Dermatomyositis (DM) together with polymyositis and inclusion body myositis belong to a group of acquired skeletal muscle diseases known as idiopathic inflammatory myopathies [
1]. DM is considered an autoimmune disease. It may present with variously expressed clinical signs, the most prominent being characteristic rash and muscle weakness. The skin manifestations include heliotrope rash on the upper eye lids, erythematous rash localized on the face, neck, anterior chest, back, and large joints [
2]. Gottron rash refers to violaceous rash or papules localized typically in metacarpophalangeal, and proximal or distal interphalangeal joints. Together with heliotrope rash, it is considered a specific cutaneous feature of the disease. Proximal muscle weakness usually develops slowly over weeks or months [
3]. DM is associated with presence of specific autoantibodies which are usually divided into myositis specific autoantibodies (including anti-Mi-2, anti-CADM-140, anti-SAE, anti-p155/140 (anti-TIF-1γ), anti-MJ, anti-t-RNA synthetase, and anti-PMS1 antibodies) and myositis associated autoantibodies (including anti-Ro/SSA, anti-U1RNP, anti PM/Scl, and Anti-Ku antibodies) [
4]. Recently, a remarkable association between several antibodies and specific clinical presentations have been found [
5]. The majority of cases are idiopathic. However, in ~15–30 % of adult-onset cases, DM is associated with malignancy. Cancer may occur before, at the same time, or following the diagnosis of DM. DM that develops as a consequence of the tumor presence in the body is classified as paraneoplastic. The mechanism how malignancy induces DM is not clear yet. However, several possible mechanisms have been proposed. It has been demonstrated that some tumors, including breast adenocarcinoma, express high levels of myositis autoantigens [
6]. These antigens can also be found in regenerating myoblasts in affected muscles from myositis patients.

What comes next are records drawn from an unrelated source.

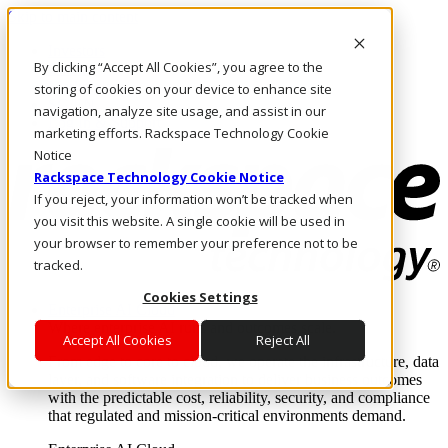
Skip to main content
Investors
By clicking “Accept All Cookies”, you agree to the
Call Us
Marketplace
storing of cookies on your device to enhance site
SG/EN
navigation, analyze site usage, and assist in our
Log In & Support
marketing efforts. Rackspace Technology Cookie
Notice
Rackspace Technology Cookie Notice
If you reject, your information won’t be tracked when
you visit this website. A single cookie will be used in
your browser to remember your preference not to be
tracked.
Cookies Settings
Enterprise AI Cloud
Where enterprise AI runs and outcomes scale.
Accept All Cookies
Reject All
From edge to core to cloud, we operate the infrastructure, data
layer, and software integration to deliver business outcomes
with the predictable cost, reliability, security, and compliance
that regulated and mission-critical environments demand.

It is therefore possible that immune response directed against cancer cells cross-reacts with regenerating muscle cells and could therefore be responsible for the pathogenesis of DM [
6]. The most common tumor types associated with DM include gynecological tumors (mainly ovarian cancer), lung, pancreatic, gastric, colorectal cancer, and non-Hodgkin’s lymphoma [
7]. The most common tumor sites in men are lung, prostate, and stomach. This contrasts with DM in women, which is most frequently associated with tumors of breast, ovary, and uterus [
8]. The spectrum of tumor types varies greatly across different regions. DM in Asian populations is, for example, more frequently associated with a nasopharyngeal cancer [
9]. The first case of DM associated with breast cancer was reported in 1916 [
10]. According to published population-based studies, breast cancer is diagnosed in ~10–20 % of malignancy-associated DM cases [
8].
Triple-negative cancer is an intrinsic subtype of breast cancer. It is defined by the absence of estrogen receptor (ER), progesterone receptor (PgR), and human epidermal growth factor receptor 2 (HER2) overexpression and/or gene amplification [
11]. It accounts for 15–20 % of newly diagnosed breast cancer cases [
12]. Typical features include younger age at diagnosis, poorer prognosis, and association with BRCA 1/2 mutations [
12]. No data regarding the incidence of anti-TIF-1γ autoantibodies in triple-negative breast cancer has been published so far.